While Clarke Bros. & Co. were prospering as an independent distillery, Federal authorities were increasingly becoming concerned about the Whiskey Trust. President William McKinley in 1898 had appointed a special Industrial Commission to investigate monopolistic practices in a wide range of industries, It was chaired by a close friend of the President, Andrew L. Harris, a former Ohio governor and Civil War general.

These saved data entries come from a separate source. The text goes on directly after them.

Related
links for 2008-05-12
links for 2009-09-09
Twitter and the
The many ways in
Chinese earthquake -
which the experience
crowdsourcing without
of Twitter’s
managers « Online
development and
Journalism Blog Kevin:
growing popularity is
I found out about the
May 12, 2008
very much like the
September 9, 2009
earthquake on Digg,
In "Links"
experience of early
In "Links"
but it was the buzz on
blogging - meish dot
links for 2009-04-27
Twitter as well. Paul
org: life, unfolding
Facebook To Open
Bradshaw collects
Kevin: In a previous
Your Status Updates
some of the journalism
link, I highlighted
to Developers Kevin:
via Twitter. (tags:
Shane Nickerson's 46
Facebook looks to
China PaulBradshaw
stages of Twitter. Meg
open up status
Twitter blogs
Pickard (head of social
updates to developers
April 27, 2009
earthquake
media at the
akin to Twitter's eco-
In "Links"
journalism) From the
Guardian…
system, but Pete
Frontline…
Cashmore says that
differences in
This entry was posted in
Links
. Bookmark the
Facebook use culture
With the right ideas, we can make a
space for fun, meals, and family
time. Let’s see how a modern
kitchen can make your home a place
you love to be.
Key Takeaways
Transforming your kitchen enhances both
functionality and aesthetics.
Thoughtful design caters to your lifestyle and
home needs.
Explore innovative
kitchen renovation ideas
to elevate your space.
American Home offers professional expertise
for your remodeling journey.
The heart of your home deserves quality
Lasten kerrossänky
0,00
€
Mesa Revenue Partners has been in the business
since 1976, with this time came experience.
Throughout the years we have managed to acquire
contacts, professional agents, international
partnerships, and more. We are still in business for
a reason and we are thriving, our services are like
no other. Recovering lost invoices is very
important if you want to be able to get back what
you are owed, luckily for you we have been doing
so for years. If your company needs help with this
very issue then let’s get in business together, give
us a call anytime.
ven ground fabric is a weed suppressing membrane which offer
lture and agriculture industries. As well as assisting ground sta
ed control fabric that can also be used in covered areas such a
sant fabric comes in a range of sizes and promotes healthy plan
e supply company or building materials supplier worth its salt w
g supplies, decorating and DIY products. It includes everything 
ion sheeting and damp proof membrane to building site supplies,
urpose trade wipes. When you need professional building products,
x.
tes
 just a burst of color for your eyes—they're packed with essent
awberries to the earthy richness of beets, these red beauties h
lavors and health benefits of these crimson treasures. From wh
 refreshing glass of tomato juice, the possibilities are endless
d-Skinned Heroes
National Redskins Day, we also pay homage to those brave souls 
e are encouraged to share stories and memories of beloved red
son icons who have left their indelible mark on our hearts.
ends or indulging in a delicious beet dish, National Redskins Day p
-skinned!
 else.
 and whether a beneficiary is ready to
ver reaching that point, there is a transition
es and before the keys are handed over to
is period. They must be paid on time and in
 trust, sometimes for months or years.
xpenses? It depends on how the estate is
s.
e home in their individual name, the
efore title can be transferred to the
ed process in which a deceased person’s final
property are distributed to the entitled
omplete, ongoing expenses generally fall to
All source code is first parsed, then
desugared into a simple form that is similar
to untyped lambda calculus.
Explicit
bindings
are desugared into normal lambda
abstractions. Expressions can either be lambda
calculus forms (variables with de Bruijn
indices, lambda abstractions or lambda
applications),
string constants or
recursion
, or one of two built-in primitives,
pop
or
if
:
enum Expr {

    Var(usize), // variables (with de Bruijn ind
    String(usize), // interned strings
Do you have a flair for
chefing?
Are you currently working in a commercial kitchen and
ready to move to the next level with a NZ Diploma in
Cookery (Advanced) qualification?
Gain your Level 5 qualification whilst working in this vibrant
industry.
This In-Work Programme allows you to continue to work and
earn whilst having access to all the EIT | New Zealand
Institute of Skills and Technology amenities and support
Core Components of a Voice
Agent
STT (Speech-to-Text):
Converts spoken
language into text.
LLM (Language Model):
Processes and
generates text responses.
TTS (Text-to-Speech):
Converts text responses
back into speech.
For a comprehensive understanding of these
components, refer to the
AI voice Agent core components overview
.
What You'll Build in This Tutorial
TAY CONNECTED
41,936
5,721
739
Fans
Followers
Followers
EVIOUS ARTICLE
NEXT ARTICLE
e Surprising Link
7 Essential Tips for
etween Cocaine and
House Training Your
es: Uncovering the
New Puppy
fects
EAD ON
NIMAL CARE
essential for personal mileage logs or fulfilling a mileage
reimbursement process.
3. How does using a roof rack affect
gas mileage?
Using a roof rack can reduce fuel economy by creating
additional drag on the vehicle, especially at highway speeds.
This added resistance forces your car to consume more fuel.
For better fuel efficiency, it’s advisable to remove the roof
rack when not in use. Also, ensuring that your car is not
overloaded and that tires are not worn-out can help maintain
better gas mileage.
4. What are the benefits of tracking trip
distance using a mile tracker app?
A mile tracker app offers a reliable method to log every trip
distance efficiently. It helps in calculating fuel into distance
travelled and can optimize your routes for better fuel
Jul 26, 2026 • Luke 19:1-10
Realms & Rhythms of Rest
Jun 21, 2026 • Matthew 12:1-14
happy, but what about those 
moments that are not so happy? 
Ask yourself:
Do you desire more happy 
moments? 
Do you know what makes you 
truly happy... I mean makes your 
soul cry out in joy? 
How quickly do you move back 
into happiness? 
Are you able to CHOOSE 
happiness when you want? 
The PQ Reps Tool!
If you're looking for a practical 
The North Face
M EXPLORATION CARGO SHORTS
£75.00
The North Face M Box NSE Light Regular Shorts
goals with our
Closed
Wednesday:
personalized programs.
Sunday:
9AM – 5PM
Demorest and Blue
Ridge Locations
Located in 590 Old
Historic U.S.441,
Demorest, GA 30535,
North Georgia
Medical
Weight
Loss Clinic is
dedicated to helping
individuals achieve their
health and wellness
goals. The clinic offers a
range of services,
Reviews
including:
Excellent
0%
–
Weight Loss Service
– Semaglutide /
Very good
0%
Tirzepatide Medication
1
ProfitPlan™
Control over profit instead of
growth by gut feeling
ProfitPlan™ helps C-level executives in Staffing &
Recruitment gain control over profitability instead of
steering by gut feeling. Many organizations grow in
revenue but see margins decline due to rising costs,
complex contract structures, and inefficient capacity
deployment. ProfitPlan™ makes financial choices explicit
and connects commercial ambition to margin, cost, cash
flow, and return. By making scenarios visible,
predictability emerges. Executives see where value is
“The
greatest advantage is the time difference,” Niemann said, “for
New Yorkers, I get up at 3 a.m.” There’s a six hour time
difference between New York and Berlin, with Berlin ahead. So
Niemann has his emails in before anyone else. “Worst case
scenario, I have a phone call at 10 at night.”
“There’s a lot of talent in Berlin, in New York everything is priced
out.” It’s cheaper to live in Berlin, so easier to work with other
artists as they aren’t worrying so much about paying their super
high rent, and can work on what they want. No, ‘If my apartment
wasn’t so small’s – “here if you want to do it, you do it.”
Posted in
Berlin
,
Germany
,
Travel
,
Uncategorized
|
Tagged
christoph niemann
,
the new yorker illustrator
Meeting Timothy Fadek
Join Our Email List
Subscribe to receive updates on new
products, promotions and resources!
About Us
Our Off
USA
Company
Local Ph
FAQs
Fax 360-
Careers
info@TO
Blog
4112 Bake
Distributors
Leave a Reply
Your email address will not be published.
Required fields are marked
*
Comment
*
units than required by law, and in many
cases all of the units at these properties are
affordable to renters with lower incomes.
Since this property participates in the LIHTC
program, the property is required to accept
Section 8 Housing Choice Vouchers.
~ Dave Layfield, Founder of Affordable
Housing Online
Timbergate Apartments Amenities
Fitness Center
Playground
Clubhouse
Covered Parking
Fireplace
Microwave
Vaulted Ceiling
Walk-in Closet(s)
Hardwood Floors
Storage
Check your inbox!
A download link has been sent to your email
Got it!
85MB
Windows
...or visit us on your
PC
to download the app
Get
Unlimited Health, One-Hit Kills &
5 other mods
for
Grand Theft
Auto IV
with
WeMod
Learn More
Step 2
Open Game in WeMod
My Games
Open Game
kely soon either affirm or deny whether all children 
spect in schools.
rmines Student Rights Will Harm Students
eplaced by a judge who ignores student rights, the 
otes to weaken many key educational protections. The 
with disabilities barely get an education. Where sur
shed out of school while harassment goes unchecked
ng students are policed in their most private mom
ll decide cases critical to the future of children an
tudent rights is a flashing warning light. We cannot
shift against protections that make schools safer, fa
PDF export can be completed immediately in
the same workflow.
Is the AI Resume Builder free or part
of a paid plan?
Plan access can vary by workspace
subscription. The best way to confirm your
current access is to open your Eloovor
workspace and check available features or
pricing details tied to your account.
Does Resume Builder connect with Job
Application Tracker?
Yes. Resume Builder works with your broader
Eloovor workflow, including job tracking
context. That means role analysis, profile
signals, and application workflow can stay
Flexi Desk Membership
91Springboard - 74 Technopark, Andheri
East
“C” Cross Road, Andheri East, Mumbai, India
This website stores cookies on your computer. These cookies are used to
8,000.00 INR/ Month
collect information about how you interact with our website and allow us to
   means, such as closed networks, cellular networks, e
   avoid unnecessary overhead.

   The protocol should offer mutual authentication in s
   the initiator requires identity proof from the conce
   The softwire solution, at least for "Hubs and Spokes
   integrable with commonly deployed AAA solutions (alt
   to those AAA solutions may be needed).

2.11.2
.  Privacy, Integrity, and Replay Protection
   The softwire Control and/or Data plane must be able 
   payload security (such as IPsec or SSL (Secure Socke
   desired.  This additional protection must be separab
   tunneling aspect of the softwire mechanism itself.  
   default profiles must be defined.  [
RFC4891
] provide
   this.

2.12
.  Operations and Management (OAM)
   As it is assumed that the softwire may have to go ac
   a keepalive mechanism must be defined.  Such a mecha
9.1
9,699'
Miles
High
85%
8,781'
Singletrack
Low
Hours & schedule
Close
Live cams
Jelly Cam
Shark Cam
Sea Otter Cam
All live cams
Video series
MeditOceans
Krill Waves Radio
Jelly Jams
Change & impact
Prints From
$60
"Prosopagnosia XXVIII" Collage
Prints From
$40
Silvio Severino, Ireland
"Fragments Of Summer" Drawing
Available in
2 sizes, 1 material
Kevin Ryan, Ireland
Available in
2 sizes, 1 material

Federal investigators saw Charles Clarke as a key witness who might, under oath, disclose the full inside story of this secretive organization. Being summoned to Washington by a high-powered investigative panel likely held no fears for Charles. His father had been a a well-known figure in the Republic Party both nationally and in Illinois. Clarke himself, running on the GOP ticket, had been elected twice as major of Peoria, the first time when he was only 36. In short, this witness was accustomed to the rough and tumble of politics.
The New York Times of May 14, 1899, headlined his testimony before the Commission. Clarke was cautious. He revealed nothing very new, restating only the obvious. The Trust was, Clarke testified, “bound to fall of its own weight.” He argued against passing new antitrust laws. The Commission, however, did not agree and in concluding its work in 1902 recommended stronger legislation. Teddy Roosevelt, by then President, agreed, ushering in the “Trust Busting Era” in American history.
By then the Whiskey Trust had disintegrated into several organizations and Charles Clarke was dead in 1902, only 46 years of age. He had never been in good health and it is speculated that the strain of the past several years had taken their toll. One obituary said: Few men in Peoria developed a better capacity for business, and no man had a better reputation for integrity and honor than Charles C. Clarke.
After Charles’ death, the company remained under members of the Clarke family. They advertised their rye widely as meant for “family and medicinal use” but eventually were closed down by Prohibition. Ironically, the Whiskey Trust may have had the last laugh on the Clarkes. After Repeal one of its Peoria-based remnants called U.S. Industrial Alcohol, Inc., bought their facility and sold the Clarke Bros. brand name to another local distiller.